TASK INSTRUCTIONS: Restate each line below word for word, skipping every picture.

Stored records
*** Begin section ***

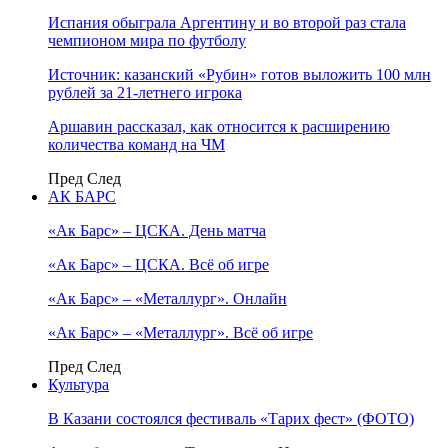
Испания обыграла Аргентину и во второй раз стала
чемпионом мира по футболу
Источник: казанский «Рубин» готов выложить 100 млн
рублей за 21-летнего игрока
Аршавин рассказал, как относится к расширению
количества команд на ЧМ
Пред
След
АК БАРС
«Ак Барс» – ЦСКА. День матча
«Ак Барс» – ЦСКА. Всё об игре
«Ак Барс» – «Металлург». Онлайн
«Ак Барс» – «Металлург». Всё об игре
Пред
След
Культура
В Казани состоялся фестиваль «Тарих фест» (ФОТО)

*** End section ***

TASK SOLUTION:
Испания обыграла Аргентину и во второй раз стала
чемпионом мира по футболу
Источник: казанский «Рубин» готов выложить 100 млн
рублей за 21-летнего игрока
Аршавин рассказал, как относится к расширению
количества команд на ЧМ
Пред
След
АК БАРС
«Ак Барс» – ЦСКА. День матча
«Ак Барс» – ЦСКА. Всё об игре
«Ак Барс» – «Металлург». Онлайн
«Ак Барс» – «Металлург». Всё об игре
Пред
След
Культура
В Казани состоялся фестиваль «Тарих фест» (ФОТО)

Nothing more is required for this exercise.